Françoise Baret, portrait d'une sorcière franc-comtoise
Sur la foi de témoignages de voisins et d’habitants du village, elle est condamnée à « estre conduitte ayant la hard [= la corde] au col au lieu où est dressé le signe patibulaire [= le gibet] dudit Arc, et là, estre par l’exécuteur de la haulte justice attachée et estranglée à l’un des pilliers d’icelluy tant que mort s’en ensuive. Ce fait, estre son corps bruslé et mis en cendre par ledit exécuteur, et en outre aux frais et mises de justice selon que le contient plus amplement ladite sentence. ».

Après qu’elle a fait appel de cette sentence, celle-ci est commuée le 20 décembre de la même année en bannissement perpétuel hors de Franche-Comté. Françoise Baret a dix jours pour se conformer à cette nouvelle décision.
Les Archives du Doubs conservent de nombreux documents judiciaires évoquant des procès de sorciers et sorcières, mais, contrairement à ce qu’on pourrait croire, ils ne concernent pas la période médiévale mais le XVIIe siècle, apogée de la chasse aux sorcières, en Franche-Comté comme ailleurs en Europe. Dans les près de 700 procès tenus entre 1598 et 1662, les accusés sont le plus souvent condamnés à la peine de mort (59 %) ou au bannissement (15 %). Près d’un sur quatre cependant est libéré à l’issue du procès.
De multiples raisons peuvent pousser à dénoncer un sorcier, mais c’est la connaissance des plantes et des remèdes qui est souvent mise en avant. Une guérison ratée, par exemple, peut provoquer la colère du malade ou de son entourage, qui soupçonne aussitôt une intention mauvaise. On peut aussi penser que la méfiance collective est entretenue par l’ambivalence de ces connaissances, qui s’étendent à la contraception ou l’avortement (crimes punis de mort). On retrouve également la dénonciation de pratiques jugées sataniques mais bien souvent liées au mélange entre ignorance et religiosité populaire.

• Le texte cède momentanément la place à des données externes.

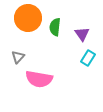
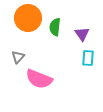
cyan rectangle: rotated 28 degrees counterclockwise
pink semicircle: rotated 12 degrees clockwise
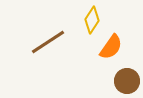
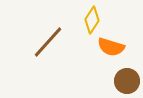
brown line: rotated 15 degrees counterclockwise
orange semicircle: rotated 72 degrees clockwise
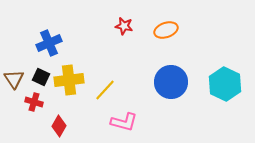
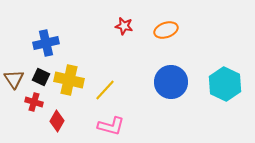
blue cross: moved 3 px left; rotated 10 degrees clockwise
yellow cross: rotated 20 degrees clockwise
pink L-shape: moved 13 px left, 4 px down
red diamond: moved 2 px left, 5 px up
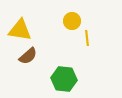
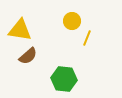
yellow line: rotated 28 degrees clockwise
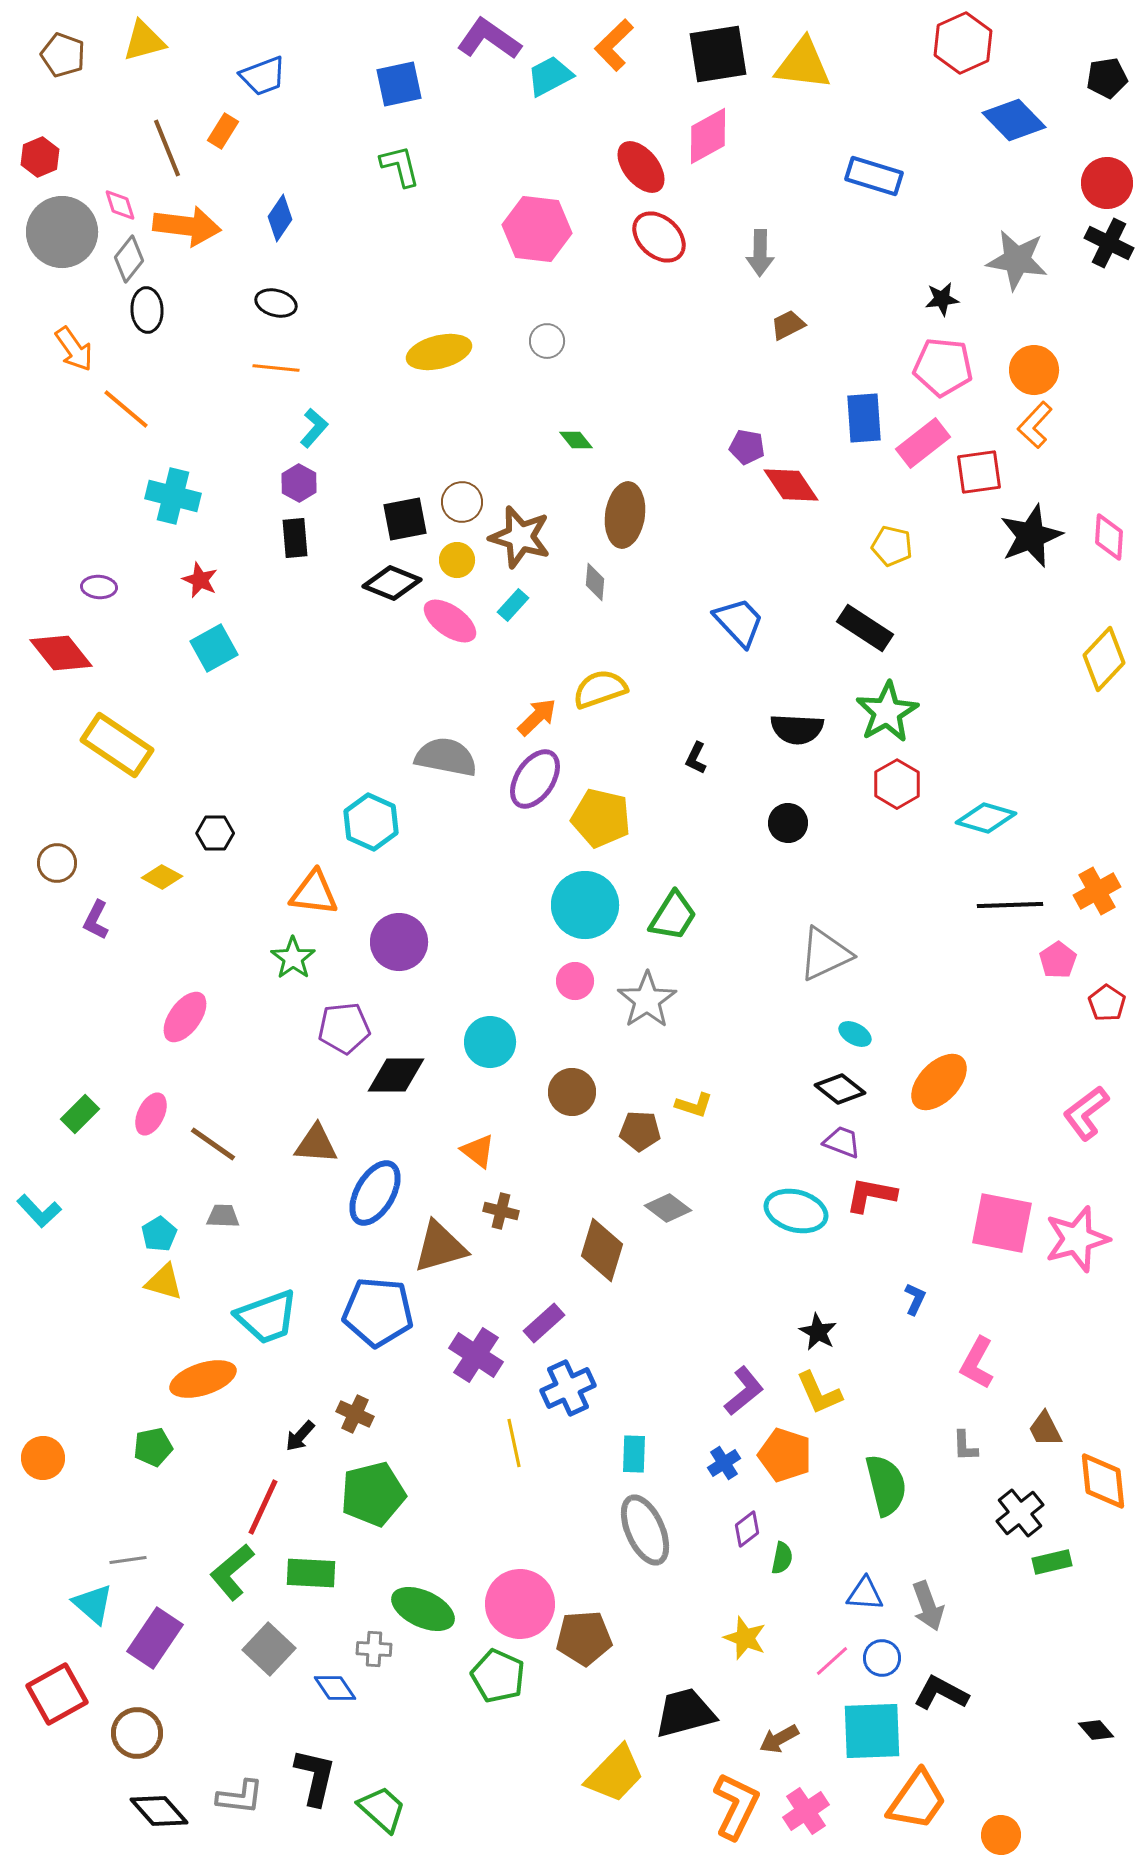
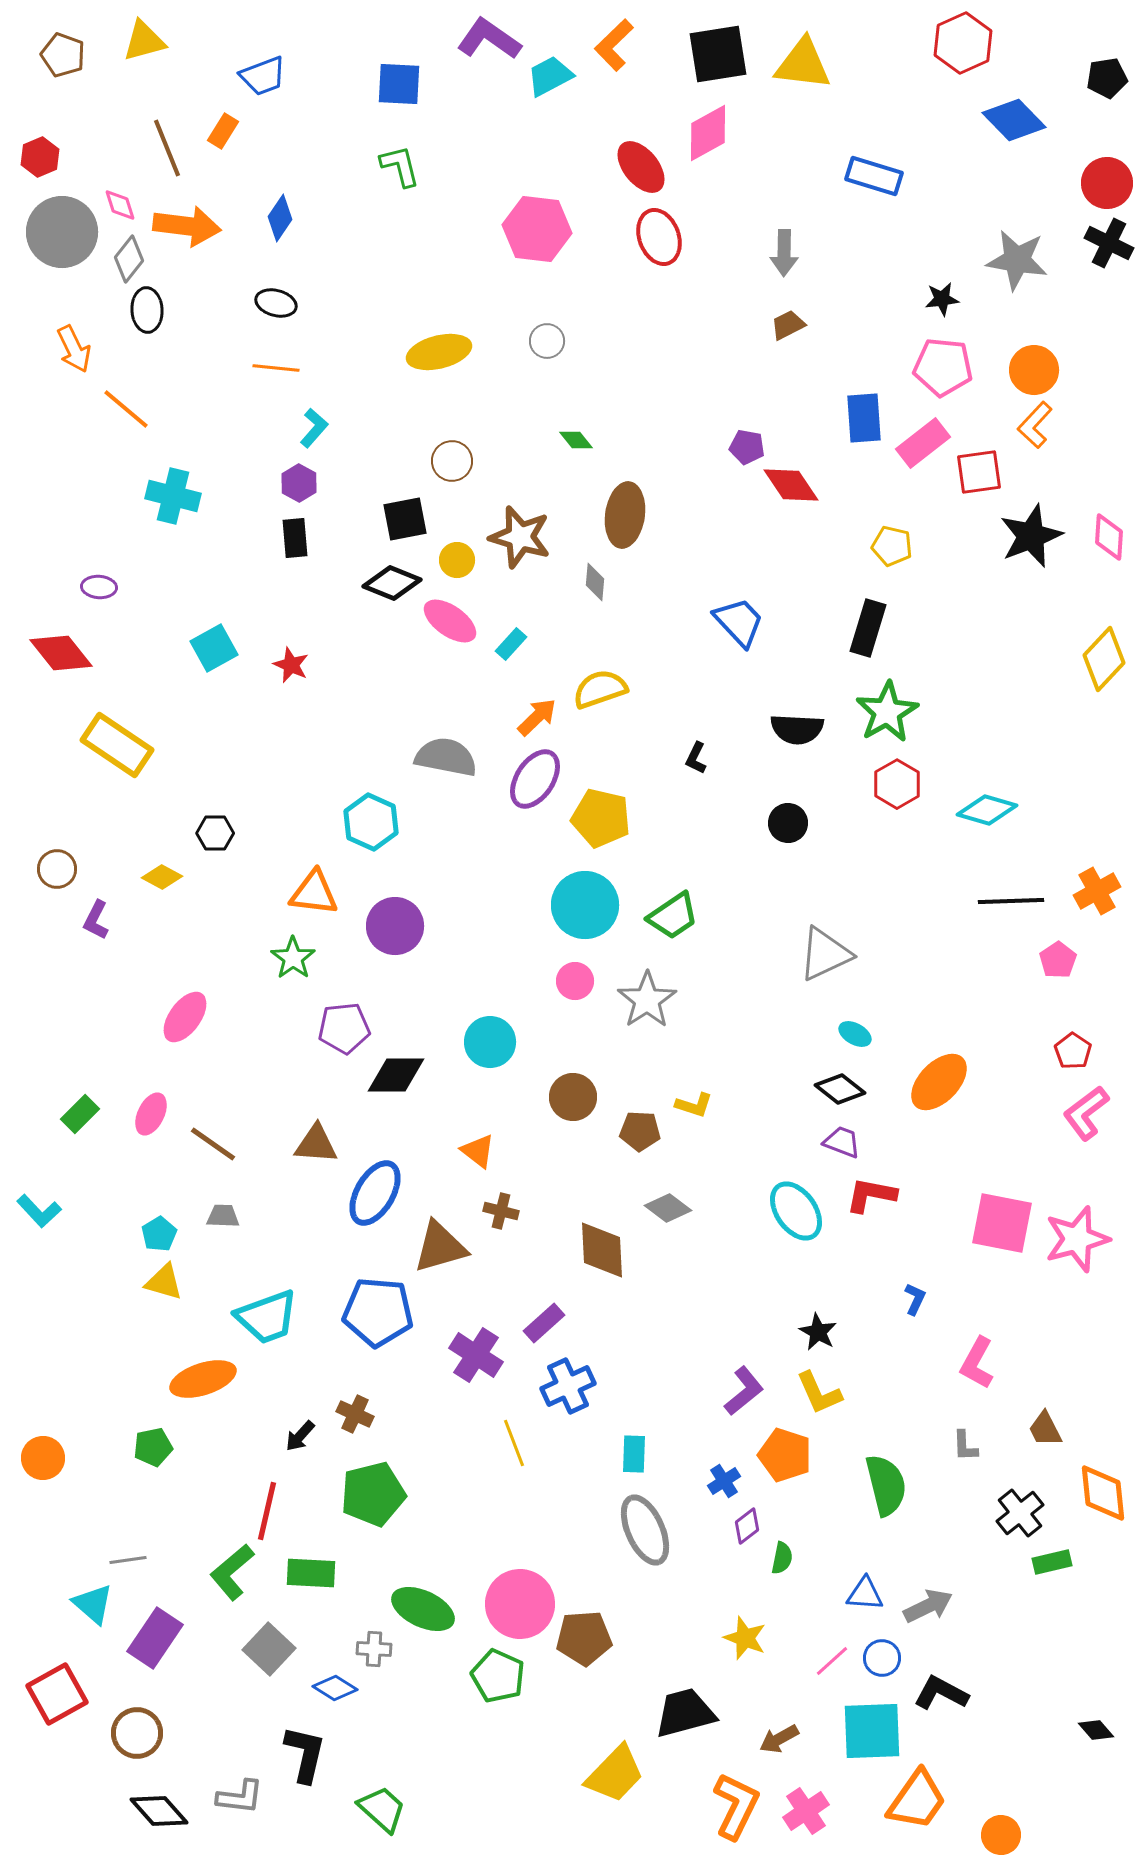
blue square at (399, 84): rotated 15 degrees clockwise
pink diamond at (708, 136): moved 3 px up
red ellipse at (659, 237): rotated 28 degrees clockwise
gray arrow at (760, 253): moved 24 px right
orange arrow at (74, 349): rotated 9 degrees clockwise
brown circle at (462, 502): moved 10 px left, 41 px up
red star at (200, 580): moved 91 px right, 85 px down
cyan rectangle at (513, 605): moved 2 px left, 39 px down
black rectangle at (865, 628): moved 3 px right; rotated 74 degrees clockwise
cyan diamond at (986, 818): moved 1 px right, 8 px up
brown circle at (57, 863): moved 6 px down
black line at (1010, 905): moved 1 px right, 4 px up
green trapezoid at (673, 916): rotated 24 degrees clockwise
purple circle at (399, 942): moved 4 px left, 16 px up
red pentagon at (1107, 1003): moved 34 px left, 48 px down
brown circle at (572, 1092): moved 1 px right, 5 px down
cyan ellipse at (796, 1211): rotated 40 degrees clockwise
brown diamond at (602, 1250): rotated 20 degrees counterclockwise
blue cross at (568, 1388): moved 2 px up
yellow line at (514, 1443): rotated 9 degrees counterclockwise
blue cross at (724, 1463): moved 18 px down
orange diamond at (1103, 1481): moved 12 px down
red line at (263, 1507): moved 4 px right, 4 px down; rotated 12 degrees counterclockwise
purple diamond at (747, 1529): moved 3 px up
gray arrow at (928, 1606): rotated 96 degrees counterclockwise
blue diamond at (335, 1688): rotated 24 degrees counterclockwise
black L-shape at (315, 1777): moved 10 px left, 23 px up
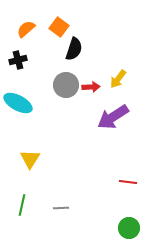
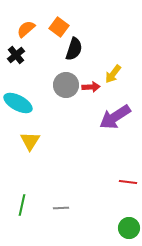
black cross: moved 2 px left, 5 px up; rotated 24 degrees counterclockwise
yellow arrow: moved 5 px left, 5 px up
purple arrow: moved 2 px right
yellow triangle: moved 18 px up
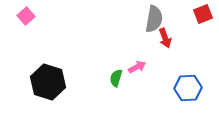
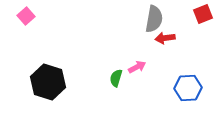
red arrow: rotated 102 degrees clockwise
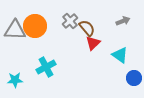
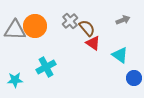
gray arrow: moved 1 px up
red triangle: rotated 42 degrees counterclockwise
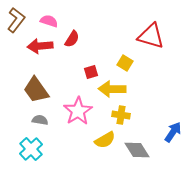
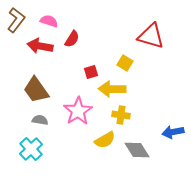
red arrow: rotated 15 degrees clockwise
blue arrow: rotated 135 degrees counterclockwise
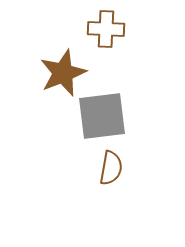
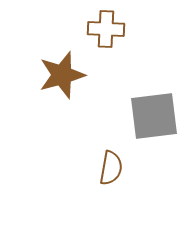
brown star: moved 1 px left, 2 px down; rotated 6 degrees clockwise
gray square: moved 52 px right
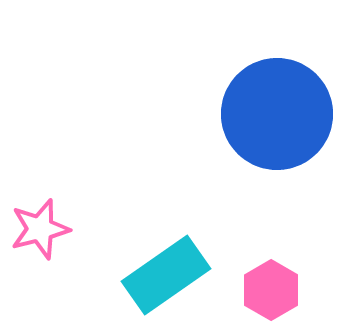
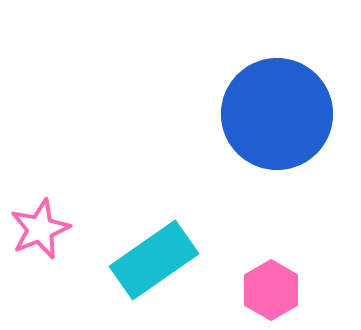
pink star: rotated 8 degrees counterclockwise
cyan rectangle: moved 12 px left, 15 px up
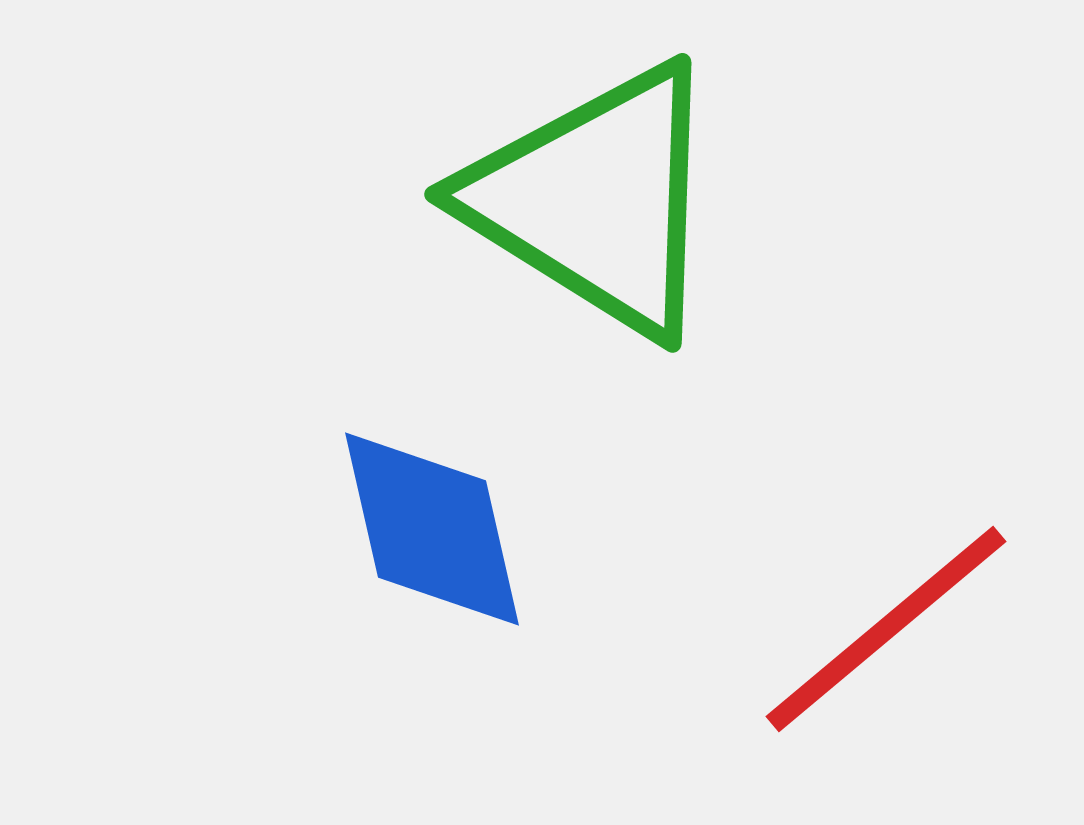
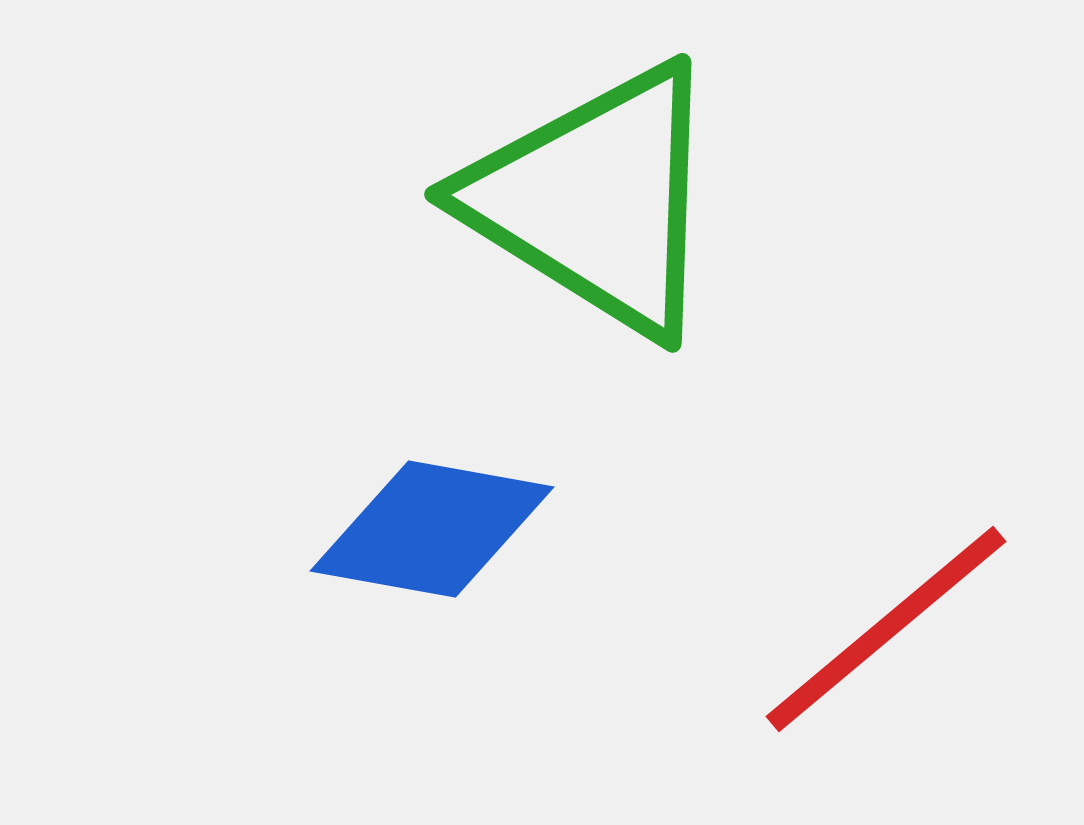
blue diamond: rotated 67 degrees counterclockwise
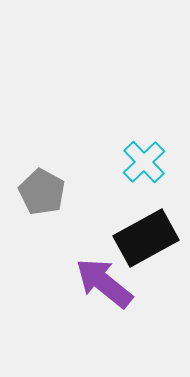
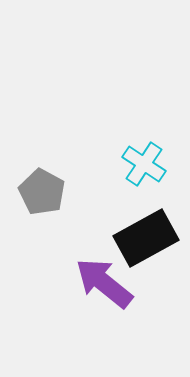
cyan cross: moved 2 px down; rotated 12 degrees counterclockwise
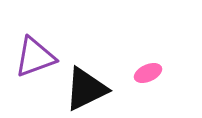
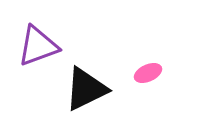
purple triangle: moved 3 px right, 11 px up
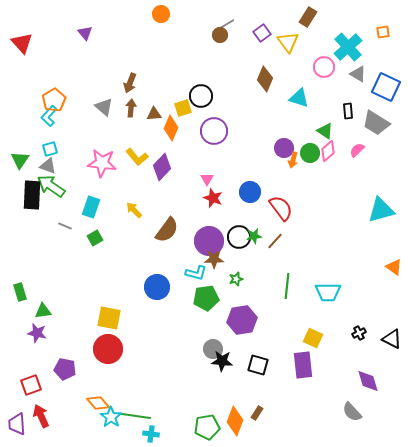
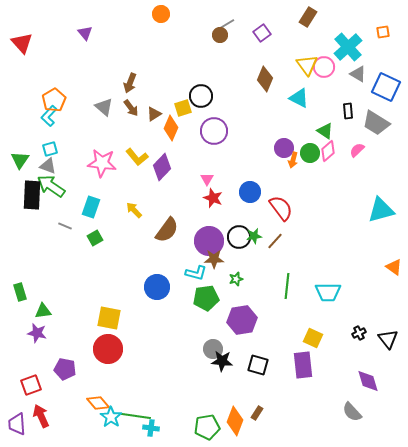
yellow triangle at (288, 42): moved 19 px right, 23 px down
cyan triangle at (299, 98): rotated 10 degrees clockwise
brown arrow at (131, 108): rotated 138 degrees clockwise
brown triangle at (154, 114): rotated 28 degrees counterclockwise
black triangle at (392, 339): moved 4 px left; rotated 25 degrees clockwise
cyan cross at (151, 434): moved 6 px up
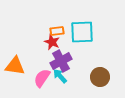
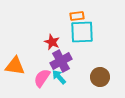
orange rectangle: moved 20 px right, 15 px up
cyan arrow: moved 1 px left, 1 px down
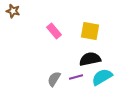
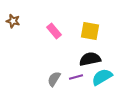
brown star: moved 10 px down
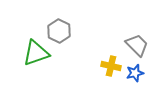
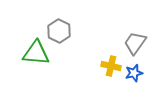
gray trapezoid: moved 2 px left, 2 px up; rotated 100 degrees counterclockwise
green triangle: rotated 24 degrees clockwise
blue star: moved 1 px left
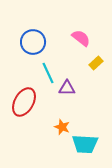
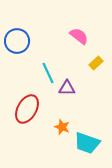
pink semicircle: moved 2 px left, 2 px up
blue circle: moved 16 px left, 1 px up
red ellipse: moved 3 px right, 7 px down
cyan trapezoid: moved 2 px right, 1 px up; rotated 16 degrees clockwise
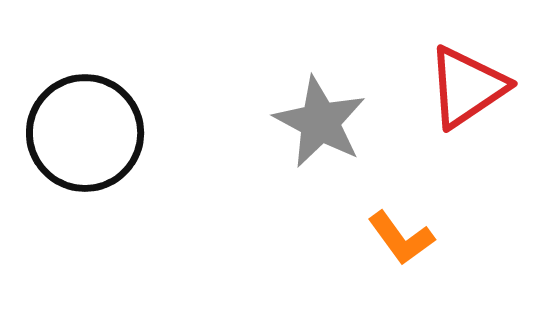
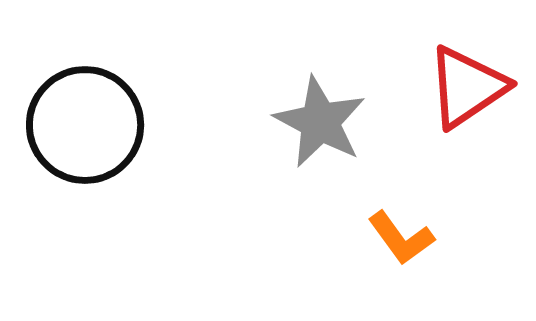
black circle: moved 8 px up
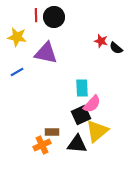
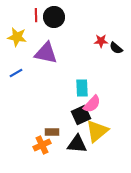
red star: rotated 16 degrees counterclockwise
blue line: moved 1 px left, 1 px down
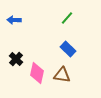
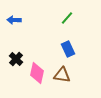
blue rectangle: rotated 21 degrees clockwise
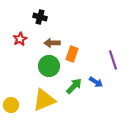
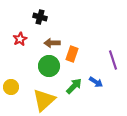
yellow triangle: rotated 20 degrees counterclockwise
yellow circle: moved 18 px up
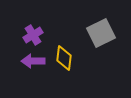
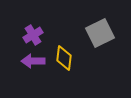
gray square: moved 1 px left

Évidemment, quand un guérisseur tient en plus des propos hostiles à un clergé décrit comme profiteur, incompétent voire incohérent (concubinage, gloutonnerie, cupidité), il aggrave son cas …
Si l’on trouve aussi bien des hommes que des femmes parmi les accusés, le crime de sorcellerie est surtout affaire de femmes. L’expression célèbre de Jules Michelet « pour un sorcier, dix-mille sorcières », quoique exagérée, reflète pourtant une réalité : si, en Franche-Comté, on trouve 70 % de femmes accusées contre 30 % d’hommes, la moyenne en Europe est plus proche de 80 % de femmes.
En effet, la femme est souvent considérée comme l’alliée, voire la servante naturelle, du Diable. Cette vision, qui s’explique notamment par la peur de la sexualité féminine et de ses manifestations (les règles par exemple), est entretenue par une certaine littérature cléricale anti-féminine. Les rédacteurs des manuels de démonologie (destinés à aider les juges à repérer et à caractériser la sorcellerie) contribuent à ancrer ce préjugé. Le Marteau des sorciers (1487), ouvrage de référence dans la lutte contre ce crime, utilise même une étymologie fantaisiste du mot femina (femme, en latin), soi-disant formé de fe (= foi) et minus (= moins), pour justifier la faiblesse de l’esprit féminin et son appétit pour les diableries. Il est d’ailleurs saisissant de constater que c’est sur ce même préjugé de crédulité et de faiblesse que s’appuieront les opposants au droit de vote des femmes des XIXe et XXe siècles (comme Charles Beauquier, député du Doubs, dans certains articles de la presse locale), présentant cette fois la femme comme soumise à l’influence politique… des prêtres.